Nach dem Tod einer 39-jährigen Mutter in Schönberg bei Kiel in der Silvesternacht geht die Staatsanwaltschaft "mit hoher Wahrscheinlichkeit" von einer Schussverletzung aus.

Kieler Rechtsmedizin

Nach der Untersuchung in der Kieler Rechtsmedizin (Archivbild) steht mit "hoher Wahrscheinlichkeit" fest: Die dreifache Mutter aus Schönberg starb an einer Schussverletzung

Picture Alliance

Was geschah in der Silvesternacht in der Goethestraße im beschaulichen Schönberg an der Ostsee bei Kiel. Während die Menschen in der Reihenhaussiedlung den Jahreswechsel feierten, sackte plötzlich eine 39-Jährige vor den Augen ihrer drei kleinen Kinder und ihres Ehemannes mit einer blutenden Wunde am Kopf zusammen und war nicht mehr ansprechbar.

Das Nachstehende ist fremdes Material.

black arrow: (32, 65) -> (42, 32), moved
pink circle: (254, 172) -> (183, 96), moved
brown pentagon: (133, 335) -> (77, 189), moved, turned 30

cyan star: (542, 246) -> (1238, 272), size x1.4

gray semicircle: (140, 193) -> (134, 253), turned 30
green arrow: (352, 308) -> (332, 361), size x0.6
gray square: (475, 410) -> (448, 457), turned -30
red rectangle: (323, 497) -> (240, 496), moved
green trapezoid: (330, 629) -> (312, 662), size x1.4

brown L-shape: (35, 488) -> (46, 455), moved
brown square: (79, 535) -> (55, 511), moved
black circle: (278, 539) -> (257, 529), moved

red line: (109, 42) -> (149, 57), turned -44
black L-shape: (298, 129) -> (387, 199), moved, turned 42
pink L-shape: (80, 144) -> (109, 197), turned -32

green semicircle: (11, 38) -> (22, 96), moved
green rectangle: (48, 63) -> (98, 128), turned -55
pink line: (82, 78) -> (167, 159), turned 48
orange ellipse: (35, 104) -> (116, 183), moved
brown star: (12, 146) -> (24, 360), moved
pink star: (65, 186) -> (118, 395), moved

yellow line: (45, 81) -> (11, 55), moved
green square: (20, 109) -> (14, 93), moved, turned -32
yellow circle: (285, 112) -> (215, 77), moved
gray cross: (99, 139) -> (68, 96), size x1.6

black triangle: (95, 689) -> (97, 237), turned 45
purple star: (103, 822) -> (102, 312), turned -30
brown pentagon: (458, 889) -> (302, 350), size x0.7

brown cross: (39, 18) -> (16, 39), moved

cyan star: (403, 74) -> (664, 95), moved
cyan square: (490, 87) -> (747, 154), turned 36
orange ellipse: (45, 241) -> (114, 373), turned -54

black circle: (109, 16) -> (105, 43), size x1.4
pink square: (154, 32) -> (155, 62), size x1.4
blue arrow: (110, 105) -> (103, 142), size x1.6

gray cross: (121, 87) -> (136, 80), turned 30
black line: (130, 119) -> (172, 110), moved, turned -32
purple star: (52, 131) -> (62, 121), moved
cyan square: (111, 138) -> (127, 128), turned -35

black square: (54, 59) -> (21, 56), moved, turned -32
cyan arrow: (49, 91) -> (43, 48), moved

Der alarmierte Rettungswagen brachte die Frau in ein Krankenhaus in der schleswig-holsteinischen Landeshauptstadt, doch die Ärzte konnten ihr Leben nicht mehr retten. Sie wurde "von einem Gegenstand am Kopf getroffen", schrieb die Polizei am Neujahrstag in einer ersten Mitteilung. Am Mittwochnachmittag bestätigten Staatsanwaltschaft und Polizei in einer weiteren Erklärung die Information des stern, dass die Ärzte in der Klinik bei der Notoperation Metallsplitter im Kopf der 39-Jährigen entdeckt haben. "Sie verletzten die Frau tödlich", so ein Sprecher der Polizei.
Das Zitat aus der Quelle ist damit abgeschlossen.